In the darkness across from him, the Druid returned the smile wistfully.

«I wish… I wish we had more time, Shea Ohmsford. Time to learn to know each other better. But I have a debt that must be paid… all too soon…»

He trailed off almost sadly, the lean face lowering into shadow. The puzzled Valeman waited a moment, thinking that he would say something more. He did not.

«In the morning, then.» Shea stretched wearily and burrowed deep into the cloak, warm and relaxed by the soup and the fire. «We’ve a long journey back to the Southland.»
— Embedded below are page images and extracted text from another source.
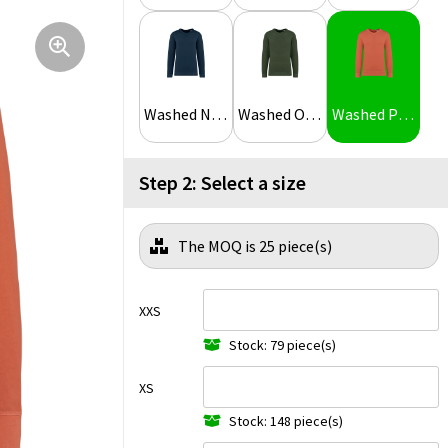
Washed Navy Blue
Washed Organic Khaki
Washed Pomelo
Step 2: Select a size
The MOQ is 25 piece(s)
XXS
Stock: 79 piece(s)
XS
Stock: 148 piece(s)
Allanon did not reply immediately.

«Your friends are close now, looking for you,” he responded finally. «When they find you, will you relate to them all that I have told you?»

Shea barely heard him, his thoughts drifting to Shady Vale and the hope of going home again.

«You can do the job better than I,” he murmured sleepily.

There was another long moment of silence. At last he heard Allanon moving in the darkness beyond, and when the tall man spoke again, his voice sounded strangely distant.

«I may not be able to, Shea. I’m very tired — I’ve exhausted myself physically. For a time now, I must… sleep.»

«Tomorrow,” Shea mumbled. «Good night.»

The Druid’s voice came back a whisper.

«Good–bye, my young friend. Good–bye, Shea.»

But the Valeman was already sleeping.